Anytime the old cowboy was asked about the latest and greatest winter storm, he only had one answer. “It was just an ol’ equinoxer, I tell ya.”
He didn’t launch into any meteorological explanation, make any excuses about causes, or otherwise rant and rave about the unusually severe snowstorm, gray, overcast days, or the melt-and-pour warm weather that precedes some of the strongest storms. Valley residents set the tone, with the smug little smile and an “it-is-what-it-is-attitude.”
I can always count on a couple of columns between January and June that include the usual complaints about the winter weather. Whether it is the snow piling up (or not piling up), the slick black ice underneath fresh snow, the slush, or any other variety of seasonal conditions.
What is it about the cold weather that turns people into such weather-story badgers? They begin to hoard the little morsels of worst weather stories, until they pile up like crumbs in the kitchen corner to be swept away with a lot of grumbling. Spitting and hissing at the other badgers, who dare to steal one morsel, they get a little testy.
Two residents were bickering the other day, as they exchanged outlandish weather tales, claiming to remember the absolutely worst winter of the season. Outdoing themselves with tales of trucks not starting because of the below-zero temperatures and fingers and toes almost to the point of falling off with frostbite, they took such pleasure in topping the other one’s story. It wasn’t until they turned around to walk back to their vehicles, I saw two teenagers, who had spent at most seventeen or eighteen winters here.

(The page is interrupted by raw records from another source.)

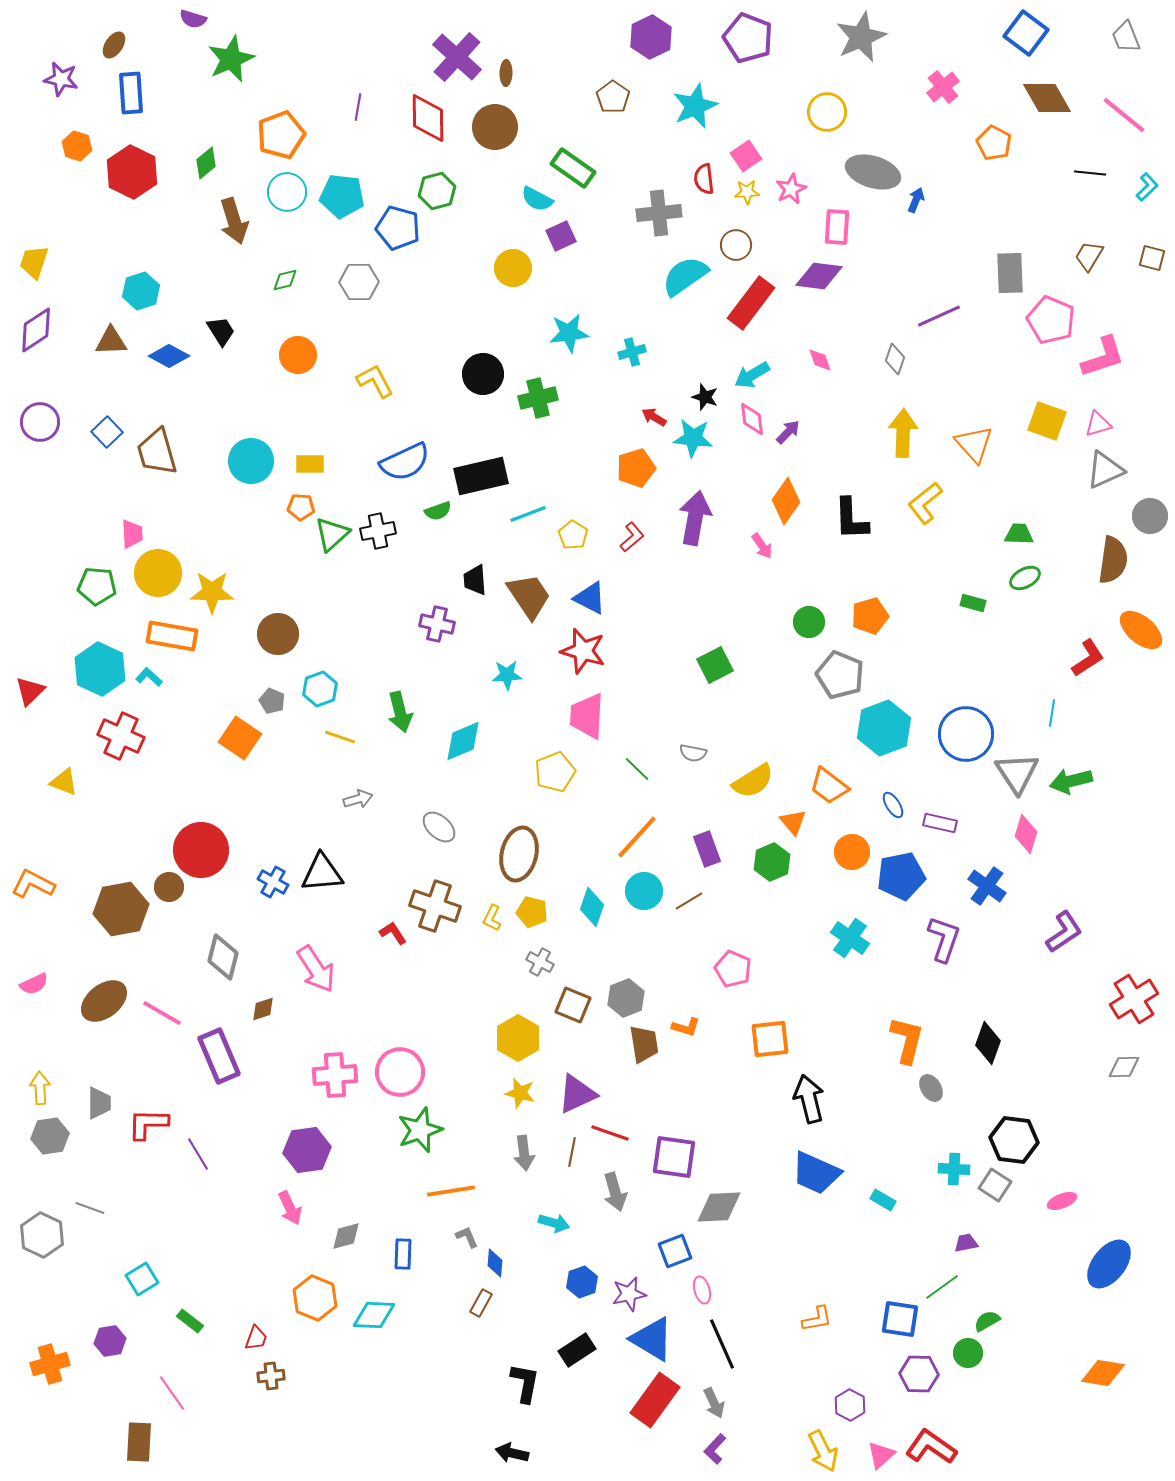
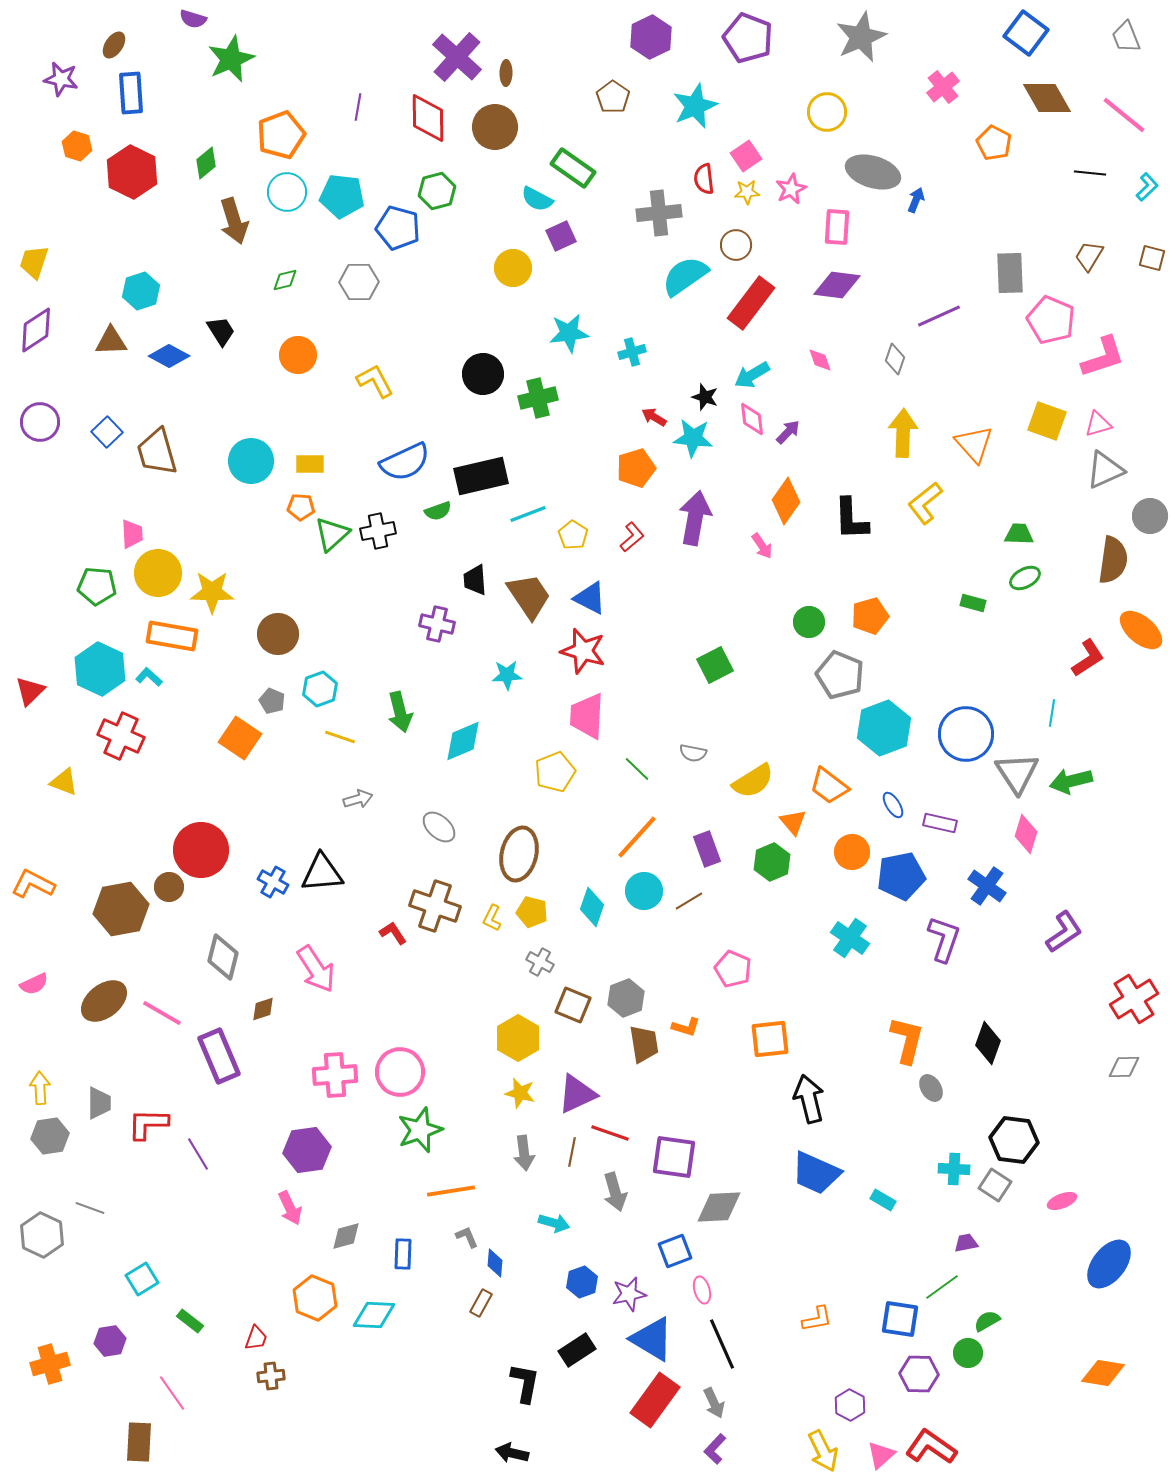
purple diamond at (819, 276): moved 18 px right, 9 px down
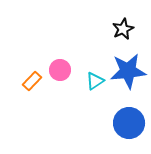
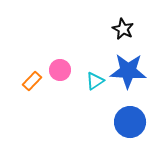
black star: rotated 20 degrees counterclockwise
blue star: rotated 9 degrees clockwise
blue circle: moved 1 px right, 1 px up
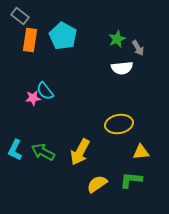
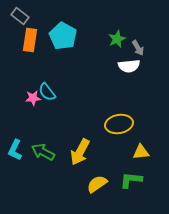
white semicircle: moved 7 px right, 2 px up
cyan semicircle: moved 2 px right, 1 px down
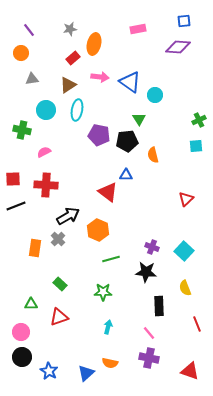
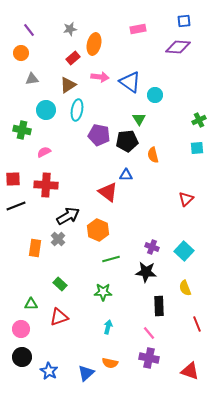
cyan square at (196, 146): moved 1 px right, 2 px down
pink circle at (21, 332): moved 3 px up
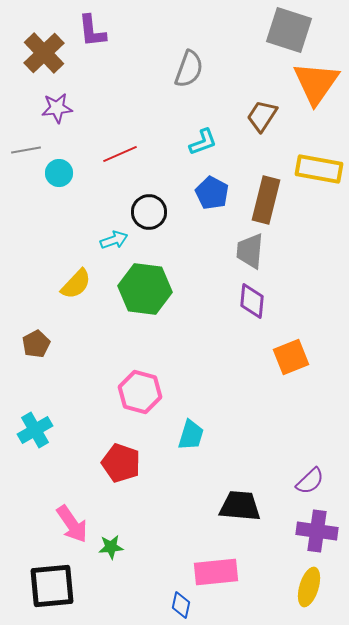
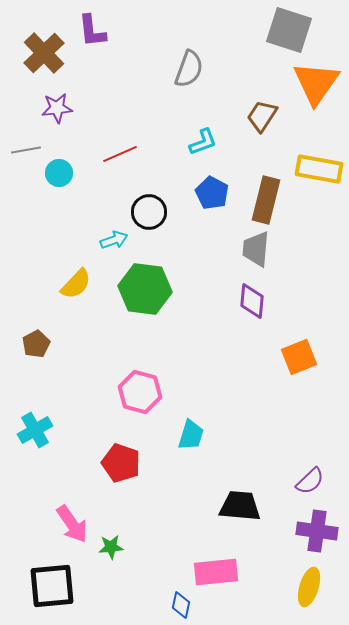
gray trapezoid: moved 6 px right, 2 px up
orange square: moved 8 px right
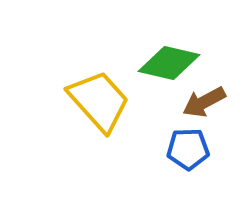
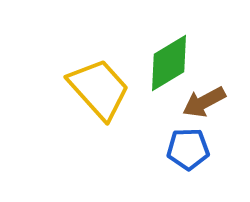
green diamond: rotated 44 degrees counterclockwise
yellow trapezoid: moved 12 px up
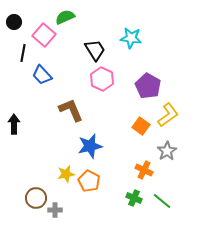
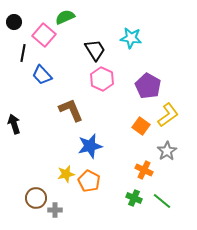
black arrow: rotated 18 degrees counterclockwise
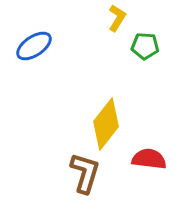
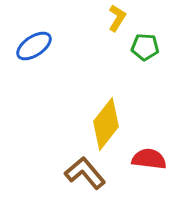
green pentagon: moved 1 px down
brown L-shape: rotated 57 degrees counterclockwise
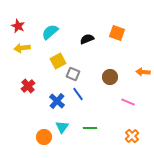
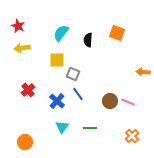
cyan semicircle: moved 11 px right, 1 px down; rotated 12 degrees counterclockwise
black semicircle: moved 1 px right, 1 px down; rotated 64 degrees counterclockwise
yellow square: moved 1 px left, 1 px up; rotated 28 degrees clockwise
brown circle: moved 24 px down
red cross: moved 4 px down
orange circle: moved 19 px left, 5 px down
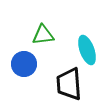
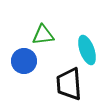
blue circle: moved 3 px up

Anyone who spends time reading this newspaper’s old-time news column “Days Gone By” can tell you one or two weather story toppers. The 45 below zero days upriver one January and a February spring thaw that produced huge blocks of ice going down the White River and subsequent flooding are only a few of the samples.
The standard conversation starter, “You ain’t seen nothing yet” is already in play this year, as most of us begin to yearn for spring. We know better than to think that winter will be short. Newcomers are always amazed by the length of the season, yet it never hits them that the old saw, “Spring is just around the corner” doesn’t work in northwestern Colorado.
It might be best to revert to that old cowboy’s assertion, It’s just an ol’ equinoxer, that’s what it is!”